MacCurdy insisted that “the malingerer must give the physician the impression that here is a patriotic citizen, dedicated to his duty, who has the misfortune to be ill despite himself.” And he must never try to name or define his disease, for that was up to the doctor to do: “One single symptom which the doctor has discovered by his own questions, is worth ten the patient has volunteered.”

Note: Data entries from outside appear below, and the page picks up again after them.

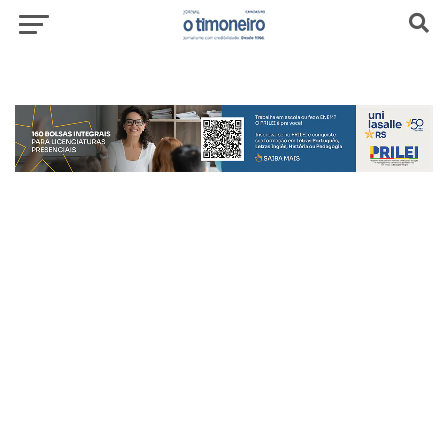
header-top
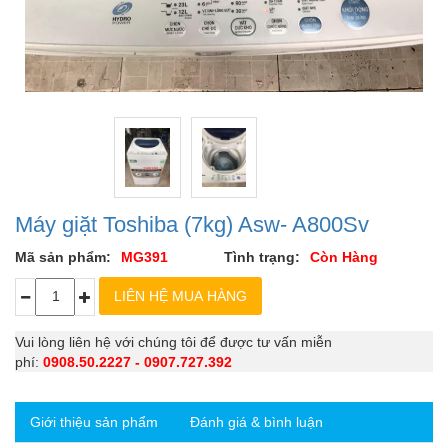
Máy giặt Toshiba (7kg) Asw- A800Sv
Mã sản phẩm:
MG391
Tình trạng:
Còn Hàng
Vui lòng liên hệ với chúng tôi để được tư vấn miễn
phí:
0908.50.2227 - 0907.727.392
Giới thiệu sản phẩm
Đánh giá & bình luận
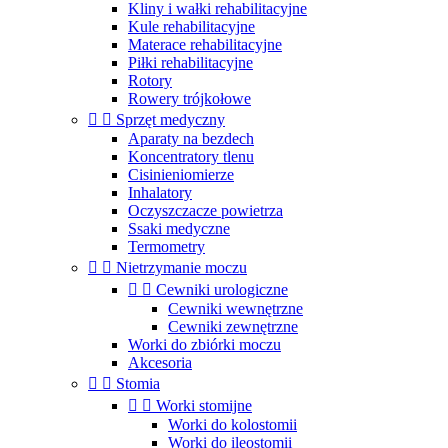
Kliny i wałki rehabilitacyjne
Kule rehabilitacyjne
Materace rehabilitacyjne
Piłki rehabilitacyjne
Rotory
Rowery trójkołowe


Sprzęt medyczny
Aparaty na bezdech
Koncentratory tlenu
Cisinieniomierze
Inhalatory
Oczyszczacze powietrza
Ssaki medyczne
Termometry


Nietrzymanie moczu


Cewniki urologiczne
Cewniki wewnętrzne
Cewniki zewnętrzne
Worki do zbiórki moczu
Akcesoria


Stomia


Worki stomijne
Worki do kolostomii
Worki do ileostomii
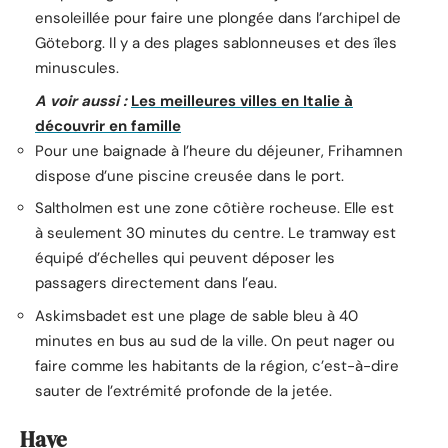
ensoleillée pour faire une plongée dans l’archipel de
Göteborg. Il y a des plages sablonneuses et des îles
minuscules.
A voir aussi :
Les meilleures villes en Italie à
découvrir en famille
Pour une baignade à l’heure du déjeuner, Frihamnen
dispose d’une piscine creusée dans le port.
Saltholmen est une zone côtière rocheuse. Elle est
à seulement 30 minutes du centre. Le tramway est
équipé d’échelles qui peuvent déposer les
passagers directement dans l’eau.
Askimsbadet est une plage de sable bleu à 40
minutes en bus au sud de la ville. On peut nager ou
faire comme les habitants de la région, c’est-à-dire
sauter de l’extrémité profonde de la jetée.
Haye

The rest of the manual was filled with examples of how to give yourself serious symptoms— without causing lasting damage. For a throat infection, for example, apply silver nitrate on the tonsils and swallow a small amount of gunpowder. Faking TB was harder but effective because there was so much of it about a doctor could easily be convinced you had it. If you were working at a munitions factory, obtain a few drops of dinitrophenol, which is used in the manufacture of explosives. A tiny amount taken every day will cause high temperature and fever. Then tell the doctor you also have blood in your mucus. He will test it for bacilli. To create counterfeit TB bacilli, avoid washing a few days and allow some “cheese” to form beneath your foreskin. Then mix this “cheese” with your mucus and a little blood you draw from out of your finger— and swallow the mixture.

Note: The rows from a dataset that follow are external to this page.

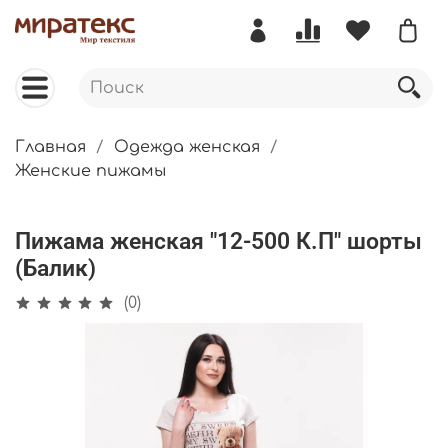
Главная
Одежда женская
Женские пижамы
Пижама женская "12-500 К.П" шорты
(Балик)
(0)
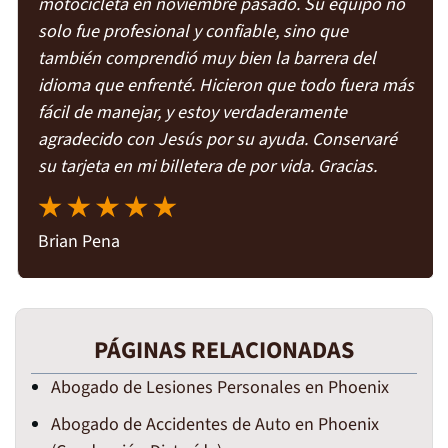
motocicleta en noviembre pasado. Su equipo no
solo fue profesional y confiable, sino que
también comprendió muy bien la barrera del
idioma que enfrenté. Hicieron que todo fuera más
fácil de manejar, y estoy verdaderamente
agradecido con Jesús por su ayuda. Conservaré
su tarjeta en mi billetera de por vida. Gracias.
Brian Pena
PÁGINAS RELACIONADAS
Abogado de Lesiones Personales en Phoenix
Abogado de Accidentes de Auto en Phoenix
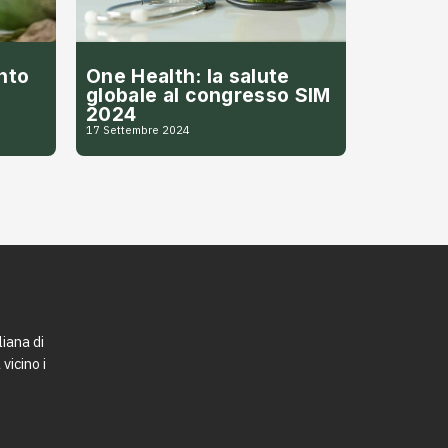
nto
One Health: la salute
globale al congresso SIM
2024
17 Settembre 2024
liana di
vicino i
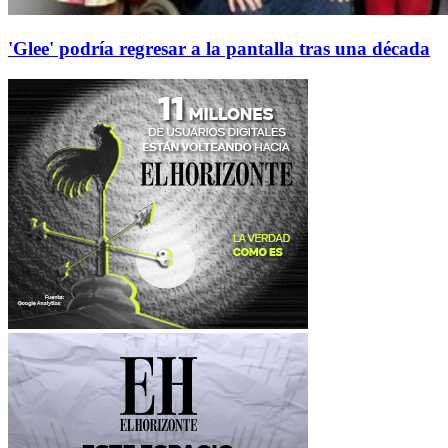
'Glee' podría regresar a la pantalla tras una década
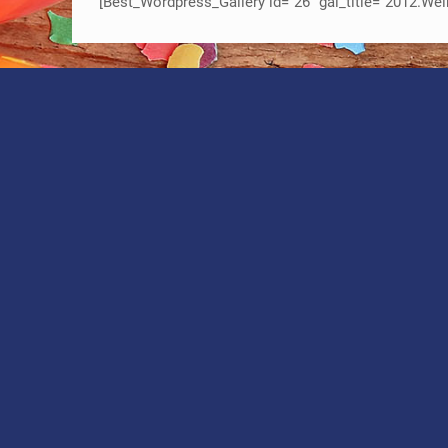
[Best_Wordpress_Gallery id=“26″ gal_title=“2012.Wei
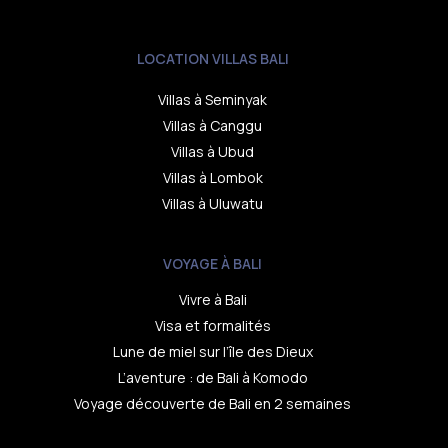
LOCATION VILLAS BALI
Villas à Seminyak
Villas à Canggu
Villas à Ubud
Villas à Lombok
Villas à Uluwatu
VOYAGE À BALI
Vivre à Bali
Visa et formalités
Lune de miel sur l’île des Dieux
L’aventure : de Bali à Komodo
Voyage découverte de Bali en 2 semaines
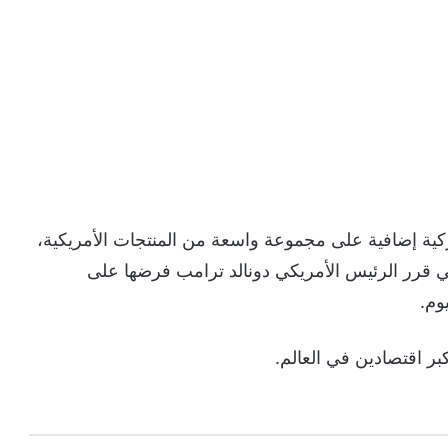
ية إضافية على مجموعة واسعة من المنتجات الأمريكية،
ي قرر الرئيس الأمريكي دونالد ترامب فرضها على
وم.
بر اقتصادين في العالم.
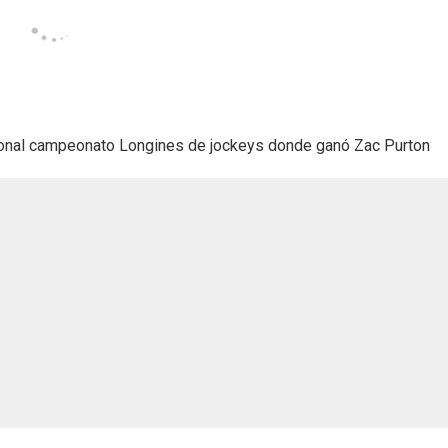
cional campeonato Longines de jockeys donde ganó Zac Purton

For violent diarrhea, munch on the dried seeds from the corn cockle flower, which grows wild in cornfields. To make sure you could find this and other useful plants, there was a whole appendix of beautifully drawn flora that caused various rashes, lesions, burns, and blisters on the skin. Isabel Delmer drew all the illustrations: “I had to make drawings so accurate there could be no mistake about the plant.”
Dr. Do Good was always spurring you toward action, toward being a sort of theatrical actor on the stage of deception, nudging you away from passively accepting death. For the manual to be credible, it had to actually work. And that meant someone at Woburn had to test all the formulas. For such tasks, Delmer inevitably turned to one man: “Halkett will see to it” had become a commonplace order. “I tried out everything in that book—it was sometimes painful,” Halkett would recall. He didn’t detail whether he tried the formula for faking TB but was certainly upset that Delmer’s memoirs didn’t credit him properly for his work.

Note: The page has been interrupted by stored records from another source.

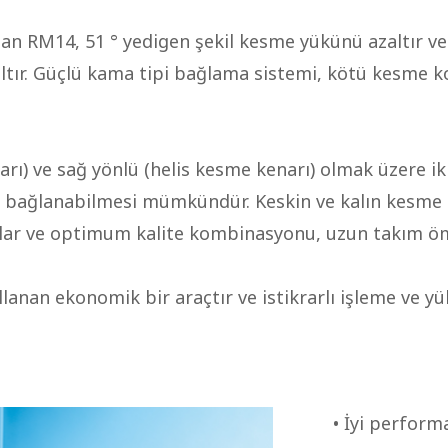
an RM14, 51 ° yedigen şekil kesme yükünü azaltır ve 
altır. Güçlü kama tipi bağlama sistemi, kötü kesme ko
rı) ve sağ yönlü (helis kesme kenarı) olmak üzere iki
ya bağlanabilmesi mümkündür. Keskin ve kalın kesme 
ağlar ve optimum kalite kombinasyonu, uzun takım öm
nan ekonomik bir araçtır ve istikrarlı işleme ve yüks
• İyi perform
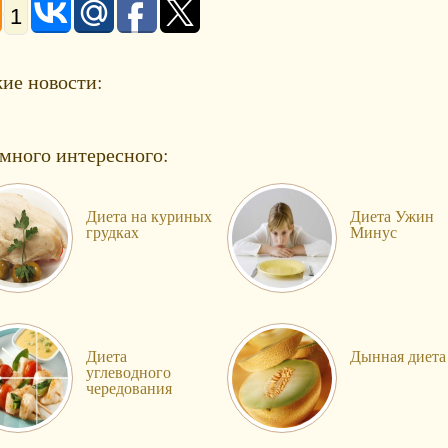
1
ие новости:
много интересного:
Диета на куриных
Диета Ужин
грудках
Минус
Диета
Дынная диета
углеводного
чередования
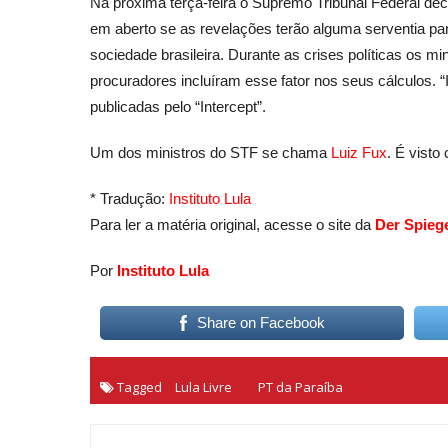
Na próxima terça-feira o Supremo Tribunal Federal dec
em aberto se as revelações terão alguma serventia para 
sociedade brasileira. Durante as crises políticas os mi
procuradores incluíram esse fator nos seus cálculos. 
publicadas pelo “Intercept”.
Um dos ministros do STF se chama
Luiz Fux
. É visto
* Tradução:
Instituto Lula
Para ler a matéria original, acesse o site da
Der Spieg
Por
Instituto Lula
Share on Facebook
Tagged
Lula Livre
PT da Paraíba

For Delmer, these “malingering manuals” had a double purpose: to help soldiers get out from the front lines but also to force German military medics to trust their patients less as they learned about the existence of the manuals. This distrust, in turn, meant that real patients would suffer, and this could increase the enmity between medics and soldiers. Almost everything that Delmer did had a double, often triple, purpose.
The malingering manual would be so successful that the Germans made a copy, translated it— and then directed it across British lines. The concept had, Delmer admitted, boomeranged.